START STORED DATA

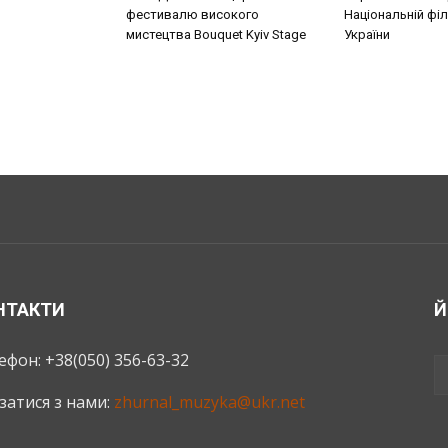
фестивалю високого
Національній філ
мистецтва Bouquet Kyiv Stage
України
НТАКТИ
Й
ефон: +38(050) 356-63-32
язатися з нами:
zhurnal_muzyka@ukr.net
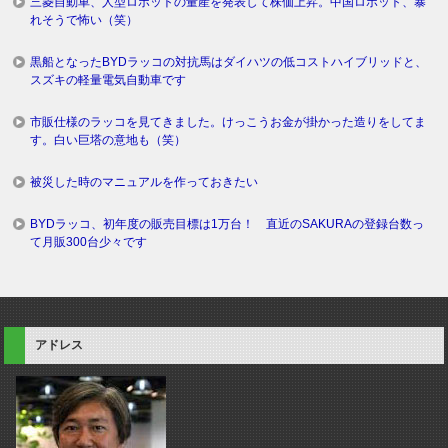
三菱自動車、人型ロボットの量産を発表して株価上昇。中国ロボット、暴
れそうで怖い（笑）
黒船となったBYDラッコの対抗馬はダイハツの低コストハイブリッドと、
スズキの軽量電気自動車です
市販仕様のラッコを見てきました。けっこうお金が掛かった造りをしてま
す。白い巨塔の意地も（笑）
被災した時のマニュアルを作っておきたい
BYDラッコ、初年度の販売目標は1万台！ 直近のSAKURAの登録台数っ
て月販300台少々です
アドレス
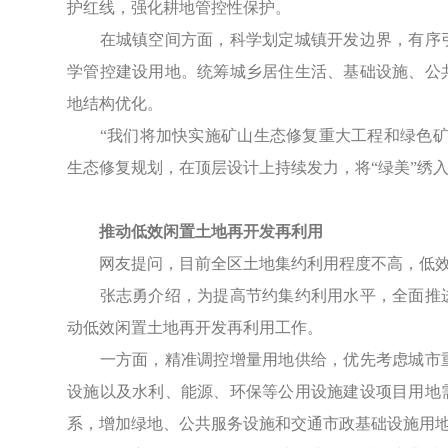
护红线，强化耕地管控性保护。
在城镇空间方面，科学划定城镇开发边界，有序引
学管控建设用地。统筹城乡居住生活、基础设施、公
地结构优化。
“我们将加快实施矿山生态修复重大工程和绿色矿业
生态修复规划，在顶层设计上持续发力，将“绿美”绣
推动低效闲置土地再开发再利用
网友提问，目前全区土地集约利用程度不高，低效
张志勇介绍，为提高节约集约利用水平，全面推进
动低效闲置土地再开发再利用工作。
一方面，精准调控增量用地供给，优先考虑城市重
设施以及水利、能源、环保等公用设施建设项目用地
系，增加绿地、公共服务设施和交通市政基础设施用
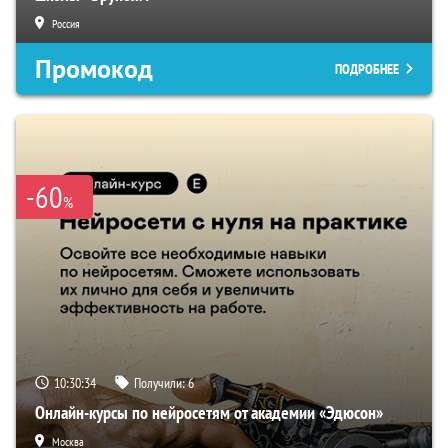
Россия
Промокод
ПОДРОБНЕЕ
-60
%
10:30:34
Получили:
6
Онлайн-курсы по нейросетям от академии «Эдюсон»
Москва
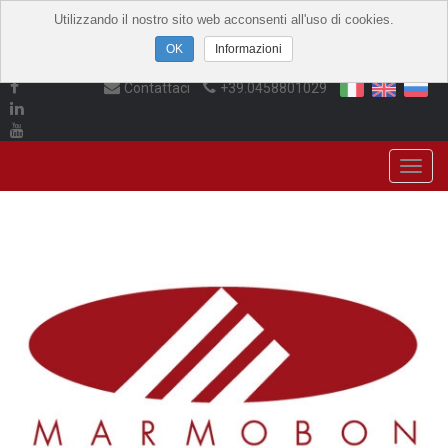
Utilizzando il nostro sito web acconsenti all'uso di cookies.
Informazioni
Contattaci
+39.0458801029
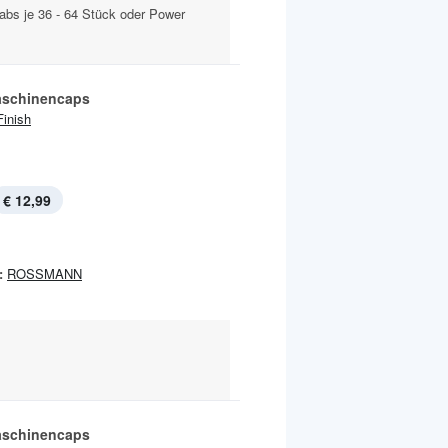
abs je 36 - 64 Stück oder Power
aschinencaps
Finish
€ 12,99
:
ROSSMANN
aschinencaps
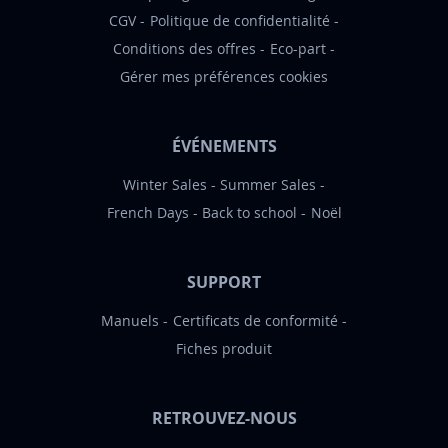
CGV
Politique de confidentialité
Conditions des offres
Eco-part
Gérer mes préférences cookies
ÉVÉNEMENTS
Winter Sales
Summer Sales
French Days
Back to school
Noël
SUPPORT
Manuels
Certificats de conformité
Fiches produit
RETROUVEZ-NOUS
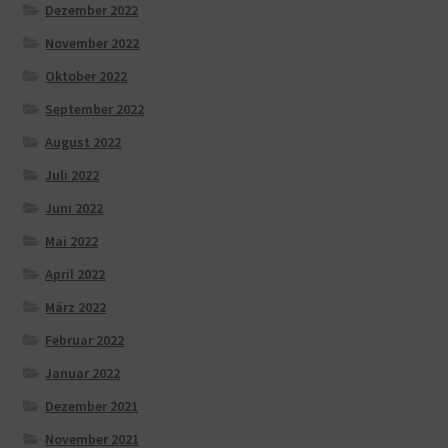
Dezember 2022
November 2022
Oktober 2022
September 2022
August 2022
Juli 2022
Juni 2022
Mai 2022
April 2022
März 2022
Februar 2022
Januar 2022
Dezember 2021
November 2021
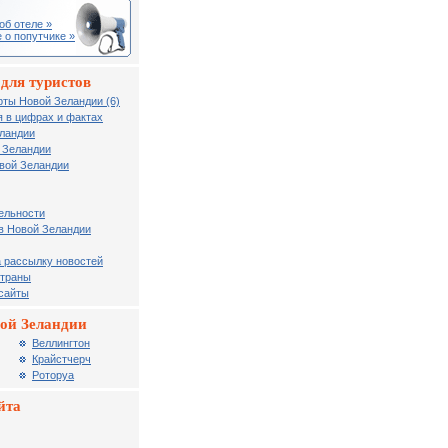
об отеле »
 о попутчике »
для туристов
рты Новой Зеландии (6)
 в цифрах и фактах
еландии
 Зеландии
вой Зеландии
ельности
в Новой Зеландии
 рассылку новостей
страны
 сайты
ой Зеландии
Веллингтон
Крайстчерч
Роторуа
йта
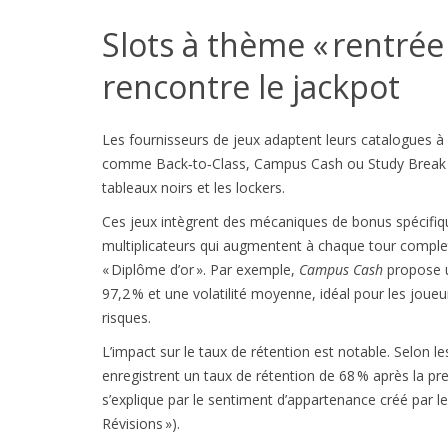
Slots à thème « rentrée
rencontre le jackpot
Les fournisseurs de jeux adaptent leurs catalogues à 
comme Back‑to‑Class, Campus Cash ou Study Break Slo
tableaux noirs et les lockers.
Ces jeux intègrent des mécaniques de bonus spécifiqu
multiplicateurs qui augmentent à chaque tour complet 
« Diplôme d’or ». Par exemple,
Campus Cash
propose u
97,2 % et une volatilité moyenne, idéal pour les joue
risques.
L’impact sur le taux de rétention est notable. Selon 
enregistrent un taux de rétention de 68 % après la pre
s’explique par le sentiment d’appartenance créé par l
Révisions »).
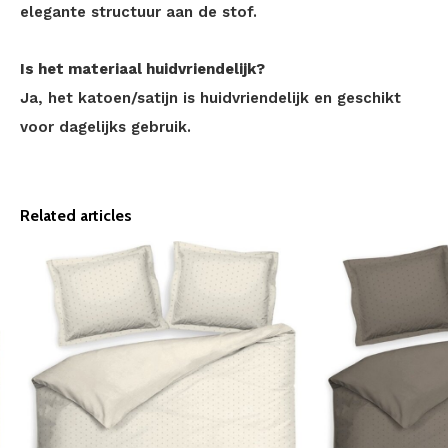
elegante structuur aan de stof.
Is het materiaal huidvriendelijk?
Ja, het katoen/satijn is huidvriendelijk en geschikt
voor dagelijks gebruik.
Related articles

END STORED DATA

EXERCISE: Take the records above from their first line through the line with "Is het materiaal huidvriendelijk?" and set those lines down word for word, minus the pictures.

SOLUTION TO THE EXERCISE:
фестивалю високого
Національній філ
мистецтва Bouquet Kyiv Stage
України
НТАКТИ
Й
ефон: +38(050) 356-63-32
язатися з нами:
zhurnal_muzyka@ukr.net
三菱自動車、人型ロボットの量産を発表して株価上昇。中国ロボット、暴
れそうで怖い（笑）
黒船となったBYDラッコの対抗馬はダイハツの低コストハイブリッドと、
スズキの軽量電気自動車です
市販仕様のラッコを見てきました。けっこうお金が掛かった造りをしてま
す。白い巨塔の意地も（笑）
被災した時のマニュアルを作っておきたい
BYDラッコ、初年度の販売目標は1万台！ 直近のSAKURAの登録台数っ
て月販300台少々です
アドレス
护红线，强化耕地管控性保护。
在城镇空间方面，科学划定城镇开发边界，有序引
学管控建设用地。统筹城乡居住生活、基础设施、公
地结构优化。
“我们将加快实施矿山生态修复重大工程和绿色矿业
生态修复规划，在顶层设计上持续发力，将“绿美”绣
推动低效闲置土地再开发再利用
网友提问，目前全区土地集约利用程度不高，低效
张志勇介绍，为提高节约集约利用水平，全面推进
动低效闲置土地再开发再利用工作。
一方面，精准调控增量用地供给，优先考虑城市重
设施以及水利、能源、环保等公用设施建设项目用地
系，增加绿地、公共服务设施和交通市政基础设施用
Россия
Промокод
ПОДРОБНЕЕ
-60
%
10:30:34
Получили:
6
Онлайн-курсы по нейросетям от академии «Эдюсон»
Москва
Utilizzando il nostro sito web acconsenti all'uso di cookies.
Informazioni
Contattaci
+39.0458801029
abs je 36 - 64 Stück oder Power
aschinencaps
Finish
€ 12,99
:
ROSSMANN
aschinencaps
CGV
Politique de confidentialité
Conditions des offres
Eco-part
Gérer mes préférences cookies
ÉVÉNEMENTS
Winter Sales
Summer Sales
French Days
Back to school
Noël
SUPPORT
Manuels
Certificats de conformité
Fiches produit
RETROUVEZ-NOUS
Dezember 2022
November 2022
Oktober 2022
September 2022
August 2022
Juli 2022
Juni 2022
Mai 2022
April 2022
März 2022
Februar 2022
Januar 2022
Dezember 2021
November 2021
об отеле »
 о попутчике »
для туристов
рты Новой Зеландии (6)
 в цифрах и фактах
еландии
 Зеландии
вой Зеландии
ельности
в Новой Зеландии
 рассылку новостей
страны
 сайты
ой Зеландии
Веллингтон
Крайстчерч
Роторуа
йта
Slots à thème « rentrée
rencontre le jackpot
Les fournisseurs de jeux adaptent leurs catalogues à 
comme Back‑to‑Class, Campus Cash ou Study Break Slo
tableaux noirs et les lockers.
Ces jeux intègrent des mécaniques de bonus spécifiqu
multiplicateurs qui augmentent à chaque tour complet 
« Diplôme d’or ». Par exemple,
Campus Cash
propose u
97,2 % et une volatilité moyenne, idéal pour les joue
risques.
L’impact sur le taux de rétention est notable. Selon 
enregistrent un taux de rétention de 68 % après la pre
s’explique par le sentiment d’appartenance créé par l
Révisions »).
elegante structuur aan de stof.
Is het materiaal huidvriendelijk?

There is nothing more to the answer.